Transforming Wounds into Words: Violence, Trauma, and Memory in Rana’s Seto Bagh and Rushdie’s The Knife
DOI:
https://doi.org/10.3126/mjecs.v3i1.89924Keywords:
collective memory, survival, historical fiction, witnessing,, resilience, censorship, dynastic collapseAbstract
Literature offers a vital space to confront violence, preserve memory, and reimagine survival. Diamond Shumsher Rana’s Seto Bagh (1973; The White Tiger, 1991) dramatizes the disintegration of the Rana regime, exposing political betrayal, systemic brutality, and the precariousness of dynastic authority.
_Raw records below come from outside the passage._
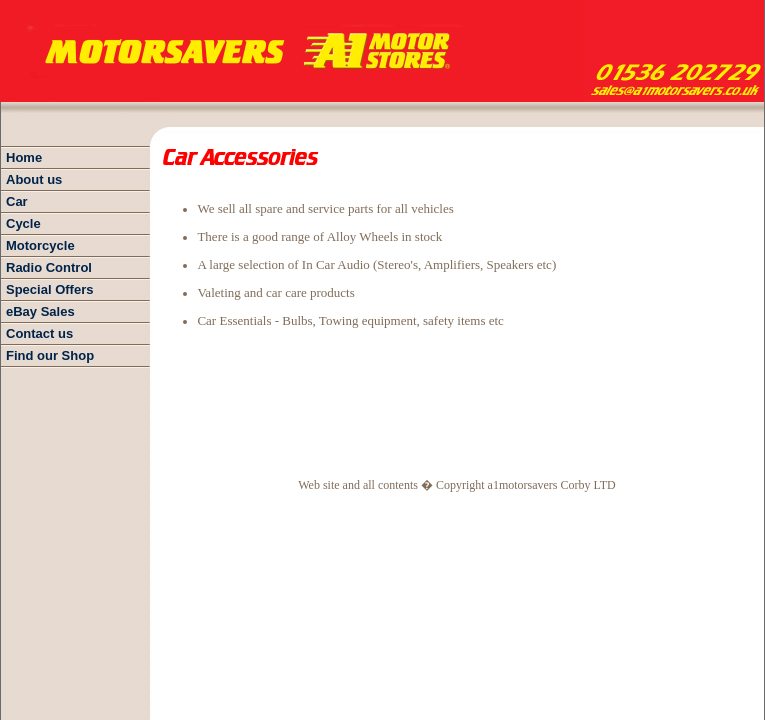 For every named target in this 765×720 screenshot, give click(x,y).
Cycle (23, 223)
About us (34, 179)
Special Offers (49, 289)
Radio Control (49, 267)
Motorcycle (40, 245)
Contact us (39, 333)
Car (17, 201)
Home (24, 157)
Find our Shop (50, 355)
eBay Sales (40, 311) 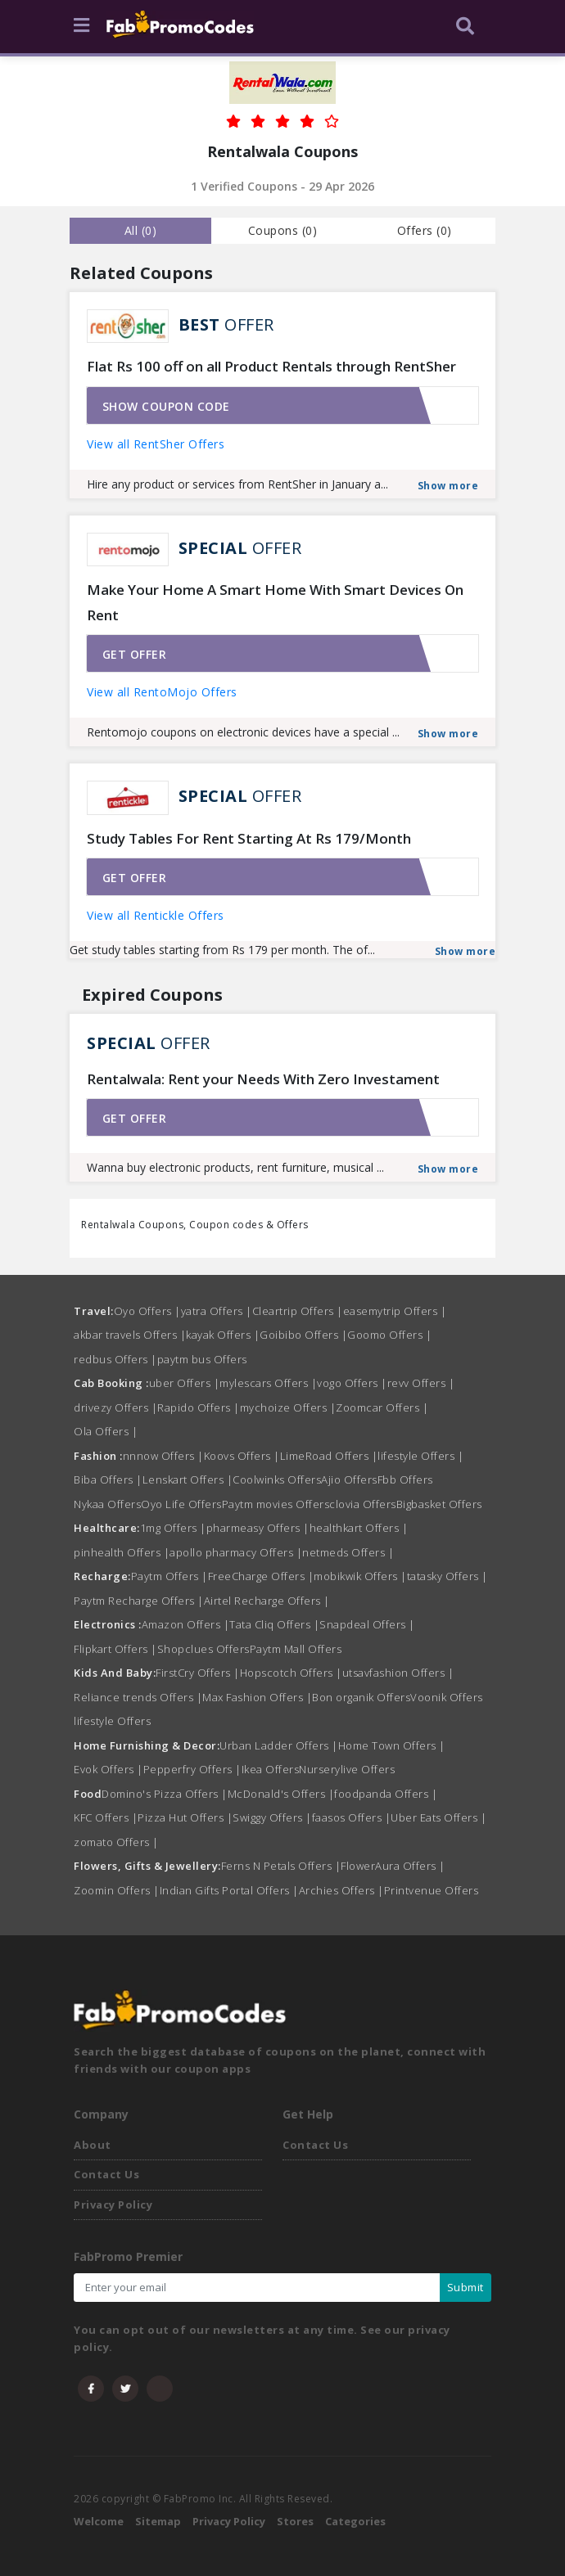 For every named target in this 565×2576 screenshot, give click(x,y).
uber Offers (184, 1383)
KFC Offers (106, 1817)
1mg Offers (173, 1527)
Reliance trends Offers (138, 1697)
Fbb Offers (405, 1479)
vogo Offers (352, 1383)
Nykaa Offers (107, 1504)
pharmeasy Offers (258, 1527)
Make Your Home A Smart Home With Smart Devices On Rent (275, 602)
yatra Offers (216, 1311)
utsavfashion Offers (398, 1672)
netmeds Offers (348, 1552)
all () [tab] (140, 230)
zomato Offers (116, 1842)
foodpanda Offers (385, 1793)
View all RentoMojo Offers (162, 692)
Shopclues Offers (203, 1649)
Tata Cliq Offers (274, 1624)
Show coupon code (166, 406)
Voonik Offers (446, 1697)
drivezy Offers (115, 1407)
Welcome (99, 2521)
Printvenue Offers (431, 1890)
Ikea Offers (271, 1769)
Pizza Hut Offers (185, 1817)
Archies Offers (341, 1890)
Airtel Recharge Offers (267, 1600)
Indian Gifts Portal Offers (229, 1890)
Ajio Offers (349, 1479)
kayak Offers (223, 1334)
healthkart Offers (359, 1527)
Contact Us (106, 2174)
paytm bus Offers (202, 1359)
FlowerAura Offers (393, 1865)
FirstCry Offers (198, 1672)
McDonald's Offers (281, 1793)
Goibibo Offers (303, 1334)
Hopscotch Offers (291, 1672)
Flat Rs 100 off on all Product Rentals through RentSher (271, 366)
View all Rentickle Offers (155, 915)
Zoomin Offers (117, 1890)
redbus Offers (115, 1359)
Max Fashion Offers (257, 1697)
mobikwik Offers (360, 1576)
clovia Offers (362, 1504)
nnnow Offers (163, 1455)
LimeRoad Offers (329, 1455)
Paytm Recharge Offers (139, 1600)
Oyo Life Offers (181, 1504)
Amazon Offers (186, 1624)
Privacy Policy (113, 2204)
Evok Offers (108, 1769)
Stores (295, 2521)
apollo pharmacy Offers (236, 1552)
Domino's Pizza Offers (165, 1793)
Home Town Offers (391, 1745)
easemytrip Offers (395, 1311)
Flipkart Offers (115, 1649)
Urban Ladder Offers (278, 1745)
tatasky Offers (447, 1576)
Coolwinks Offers (277, 1479)
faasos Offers (351, 1817)
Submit (465, 2287)
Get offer (134, 654)
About (92, 2144)
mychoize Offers (288, 1407)
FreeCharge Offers (261, 1576)
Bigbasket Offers (439, 1504)
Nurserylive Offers (347, 1769)
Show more (448, 486)
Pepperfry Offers (192, 1769)
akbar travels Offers (130, 1334)
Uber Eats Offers (438, 1817)
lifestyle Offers (420, 1455)
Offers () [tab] (424, 230)
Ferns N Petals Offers (281, 1865)
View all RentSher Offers (155, 444)
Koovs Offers (242, 1455)
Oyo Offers (147, 1311)
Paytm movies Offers (276, 1504)
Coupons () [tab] (283, 230)
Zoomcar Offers (382, 1407)
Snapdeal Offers (367, 1624)
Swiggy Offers (272, 1817)
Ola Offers (106, 1431)
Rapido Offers (198, 1407)
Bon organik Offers (361, 1697)
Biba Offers (108, 1479)
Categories (355, 2521)
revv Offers (421, 1383)
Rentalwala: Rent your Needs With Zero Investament (263, 1079)
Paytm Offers (169, 1576)
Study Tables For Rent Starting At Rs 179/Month (249, 838)
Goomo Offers (389, 1334)
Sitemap (158, 2521)
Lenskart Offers (187, 1479)
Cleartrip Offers (297, 1311)
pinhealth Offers (122, 1552)
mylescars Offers (268, 1383)
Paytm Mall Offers (296, 1649) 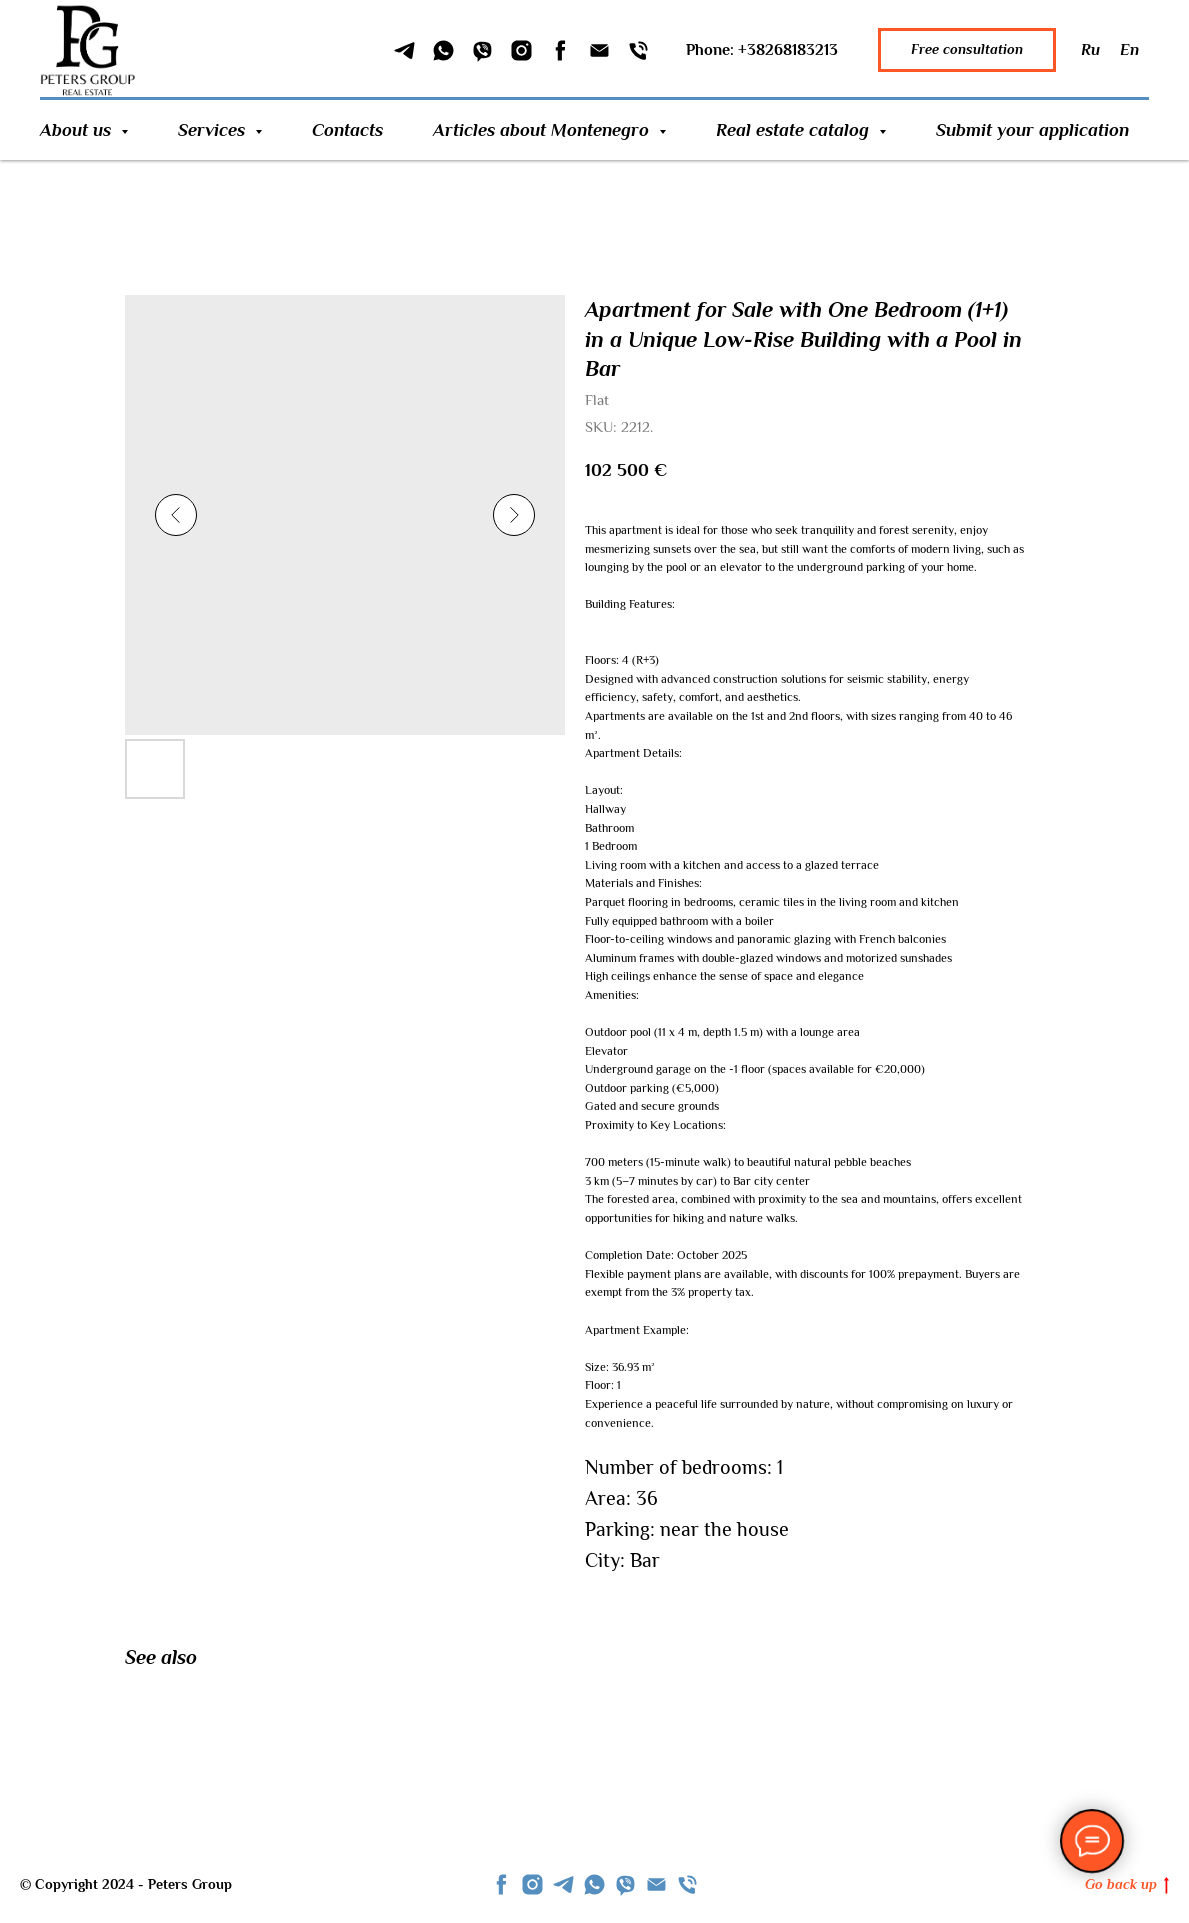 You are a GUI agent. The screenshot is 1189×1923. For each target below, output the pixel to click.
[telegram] (563, 1884)
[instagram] (532, 1884)
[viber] (625, 1884)
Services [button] (214, 130)
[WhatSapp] (443, 50)
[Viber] (482, 50)
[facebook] (501, 1884)
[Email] (599, 50)
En (1129, 50)
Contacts (347, 130)
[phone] (687, 1884)
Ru (1090, 50)
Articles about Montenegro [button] (543, 130)
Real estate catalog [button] (795, 130)
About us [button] (78, 130)
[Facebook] (560, 50)
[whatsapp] (594, 1884)
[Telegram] (404, 50)
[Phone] (638, 50)
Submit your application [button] (1032, 130)
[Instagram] (521, 50) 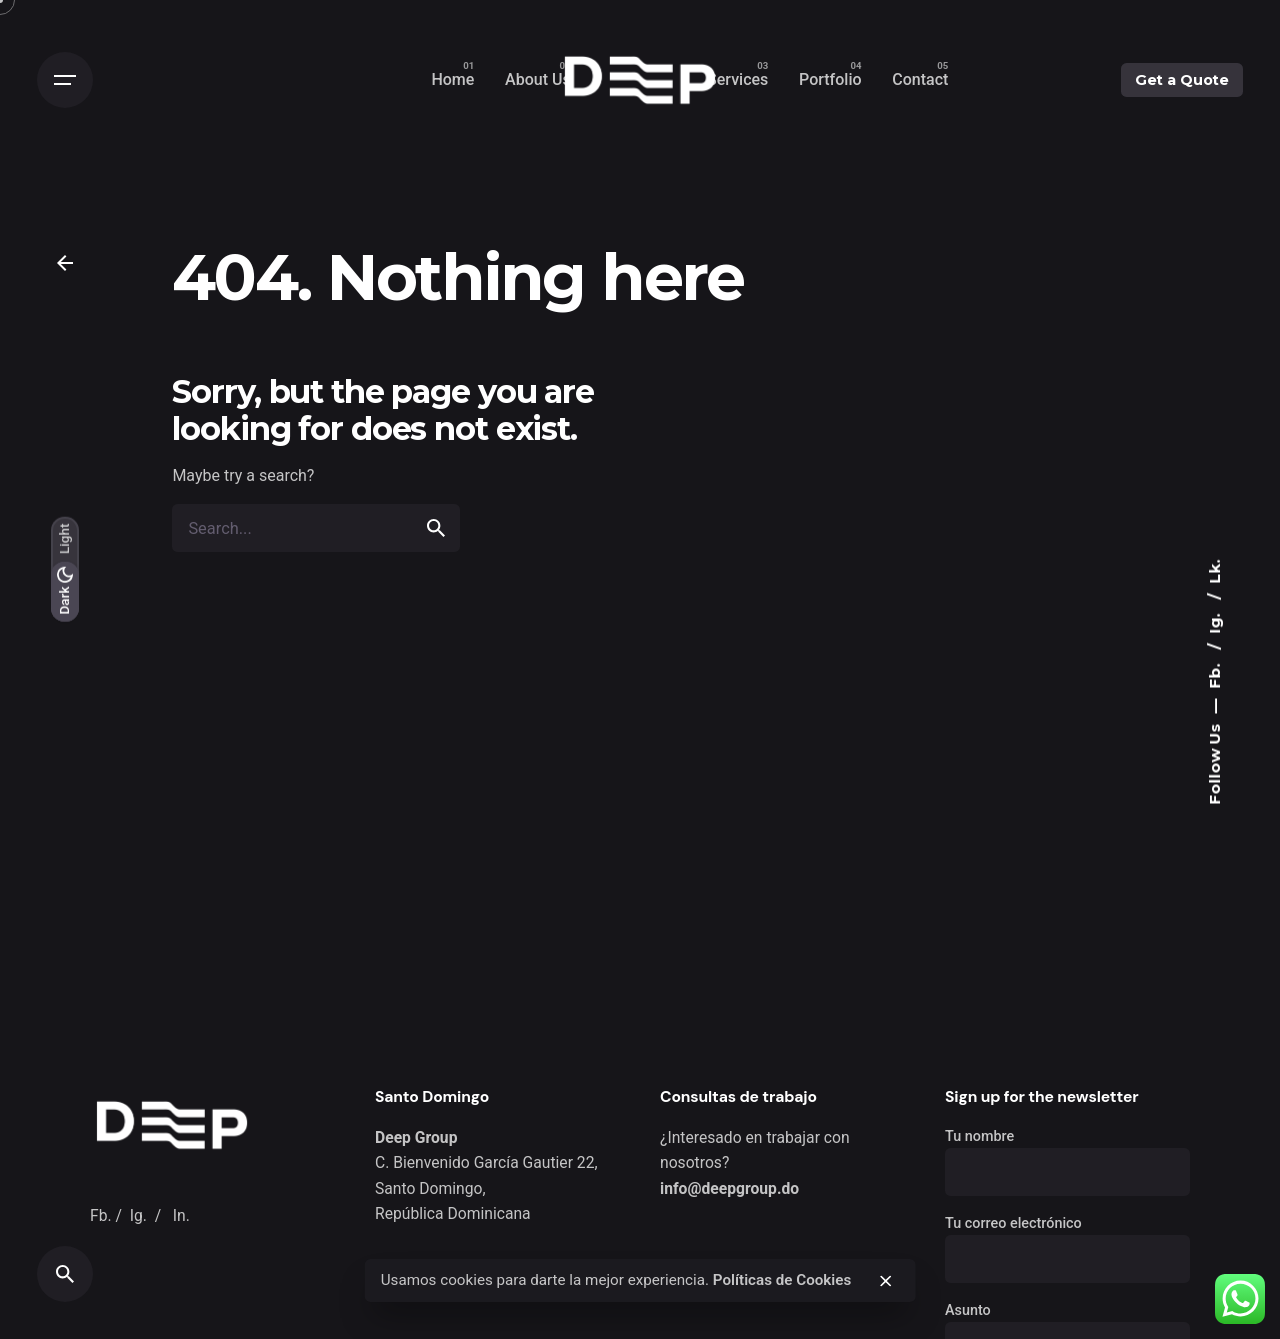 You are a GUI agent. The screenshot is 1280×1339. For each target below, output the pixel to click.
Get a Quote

Salman Rushdie’s The Knife (2024), composed after an assassination attempt, shifts the focus to an intimate register, meditating on bodily trauma, resilience, and the endurance of voice in the face of censorship and extremism. Though divergent in genre and context—historical fiction and memoir—both works trace the persistence of trauma and its return through memory and narration. Grounded in Cathy Caruth’s trauma theory, this study examines how Rana and Rushdie differently translate violence into narrative: Seto Bagh memorializes collective suffering, framing political collapse as historical inevitability, while The Knife testifies to lived vulnerability, underscoring survival and artistic defiance. Reading these texts together reveals literature’s dual role as archive and testimony—one that preserves communal histories of violence and bears witness to individual endurance. Ultimately, both works affirm that trauma, whether national or personal, demands articulation. In transforming wounds into words, they resist silencing forces and ensure that memory remains a living act of resistance.